Patrick Spencer
PhD Student
Research Summary
Patrick Spencer is a doctoral candidate at the School of Public Policy and Administration at Carleton University. His dissertation examines why early leadership in digital government and artificial intelligence policy fails to translate into sustained institutional delivery capability, a pattern he terms the digital capability trap. The research follows a three essay format that moves from historical and theoretical foundations through comparative mechanism testing to a prospective diagnostic tool.
The puzzle
Canada ranked at the top of global electronic government rankings in the early 2000s but has since fallen sharply. Peer countries have maintained stronger digital delivery capability despite similar technologies and pressures. The research asks what structural, procedural, and behavioural mechanisms prevent policy ambition from turning into sustained delivery capability inside government.
Essay 1
The first essay builds the historical and theoretical foundations for understanding the digital capability trap. It reviews work on digital government, institutional theory, New Public Management, and capability development, and treats digital transformation as the dependent variable. It then traces Canada’s digital government trajectory to show how early choices in governance, procurement, architecture, and workforce created constraints that persist and underpin current failure.
Essay 2
The second essay tests mechanism patterns across multiple jurisdictions using historical institutional process tracing. It organises explanation around four mechanism families: governance and coordination, procurement and sourcing, architecture and legacy systems, and workforce and capability development. It applies evidentiary tests to examine how these mechanisms operate and interact over time and to identify recurring configurations associated with failure, partial success, or sustained success. Cases are selected to test mechanisms across varying Westminster governance models in the United Kingdom and Australia and a small state digital leader in Estonia with different structural conditions.
Essay 3
The third essay translates mechanism patterns into a practical diagnostic tool. The tool helps organisations assess institutional risks in governance, procurement, architecture, and workforce arrangements before major initiatives. It is validated retrospectively against past cases, then applied prospectively to current digital strategies and emerging technologies including agentic artificial intelligence.
Research approach
The dissertation uses historical institutional process tracing to analyse major digital government initiatives in Canada, the United Kingdom, Australia, and Estonia over roughly three decades. It focuses on sequences of decisions and reforms and uses explicit evidence tests to identify concrete mechanisms rather than broad catch all explanations. The research draws on Auditor General reports, parliamentary and committee inquiries, inquiry findings, and policy documents, complemented by approximately twenty five to thirty elite interviews with current and former officials and practitioners, subject to ethics approval.

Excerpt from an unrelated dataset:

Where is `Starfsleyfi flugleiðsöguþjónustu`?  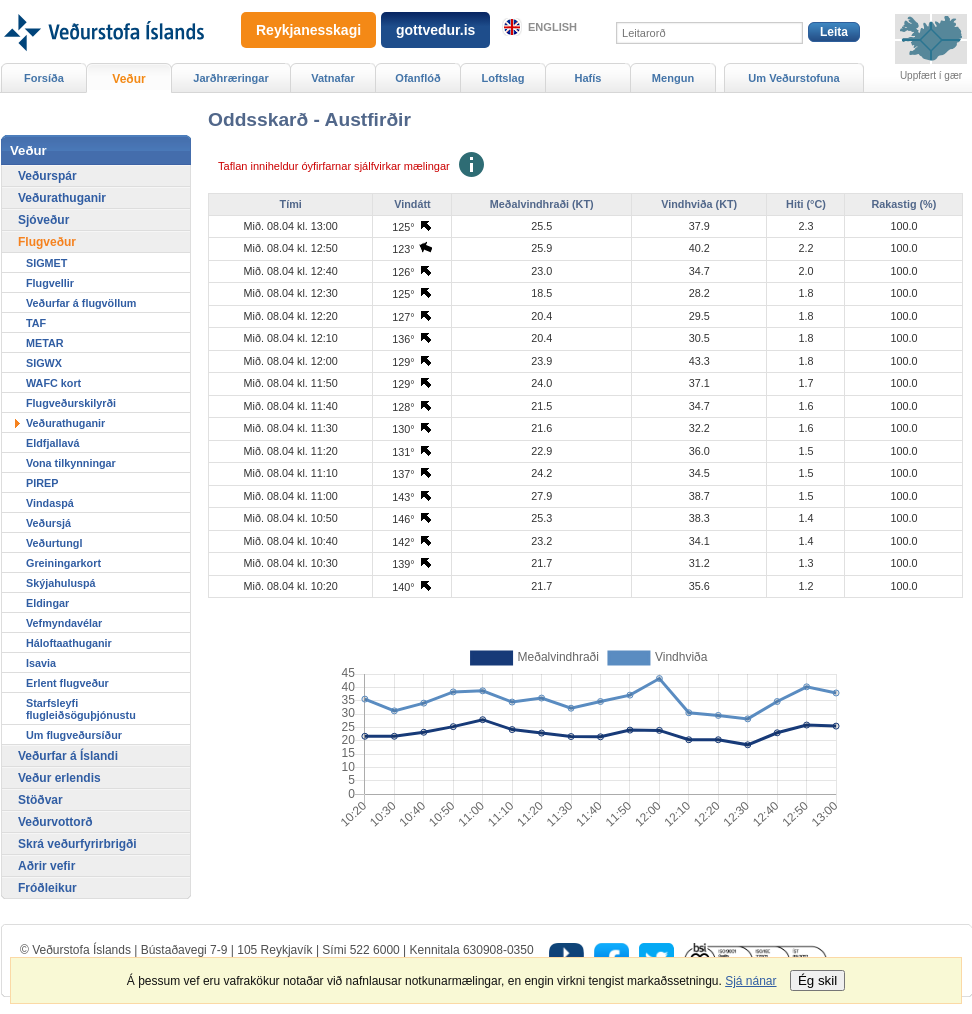
Starfsleyfi flugleiðsöguþjónustu is located at coordinates (81, 709). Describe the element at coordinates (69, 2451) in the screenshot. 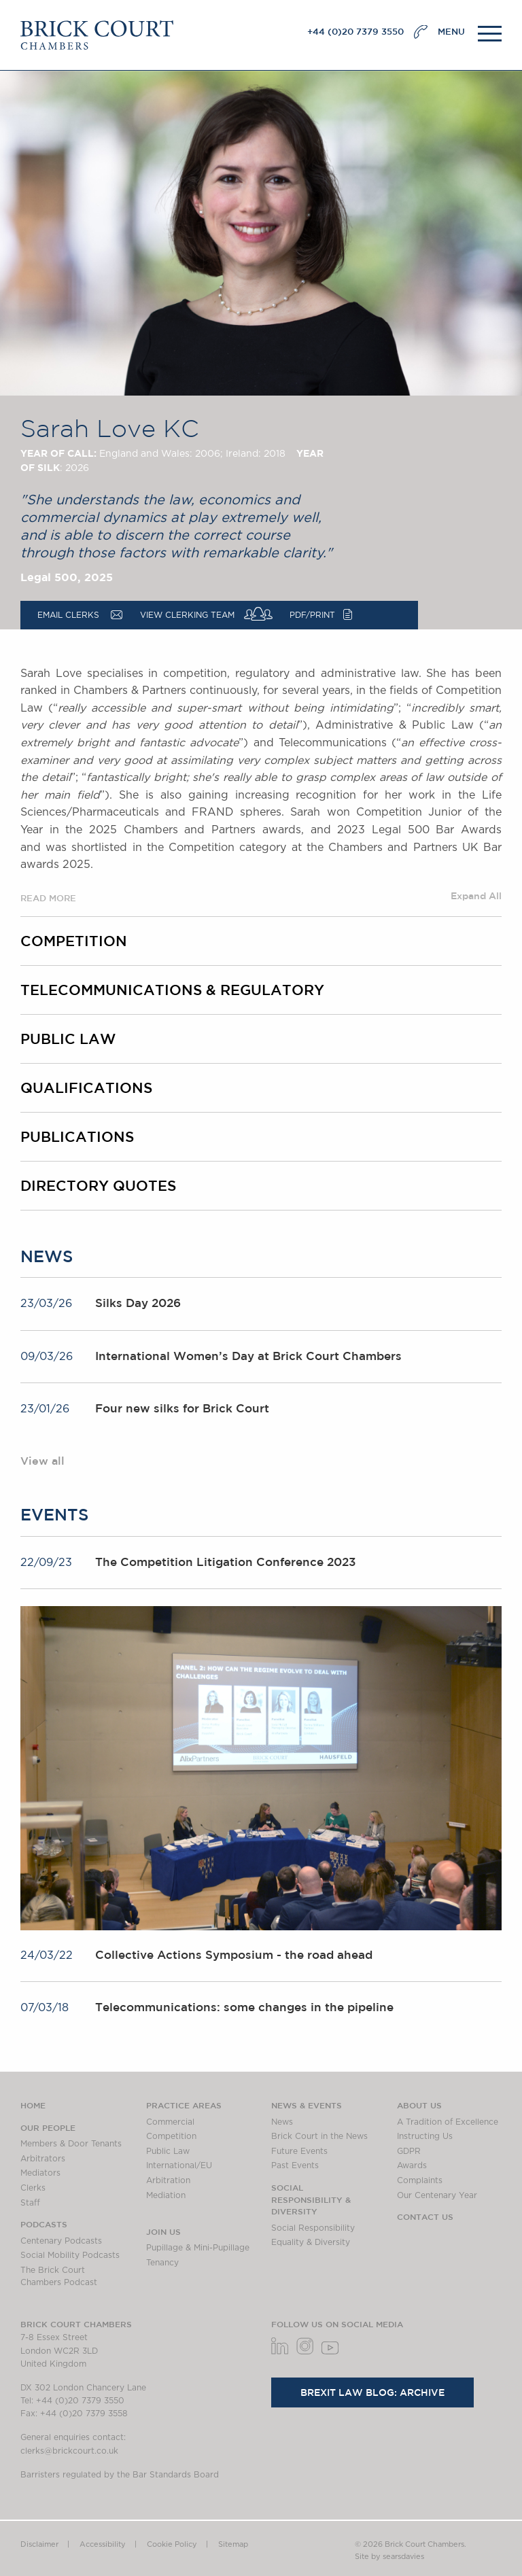

I see `clerks@brickcourt.co.uk` at that location.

Contribution and background
The research moves beyond general claims about complexity, culture, or political interference by specifying institutional mechanisms that link policy ambition to delivery outcomes and by turning retrospective analysis into a prospective diagnostic tool for early risk identification. Patrick brings over twenty years of experience in strategy, digital transformation, and large scale implementation, including senior roles with Accenture, IBM, Cisco, EY, Deloitte, and KPMG, and service in federal audit and review functions, which directly informs the focus of his doctoral work.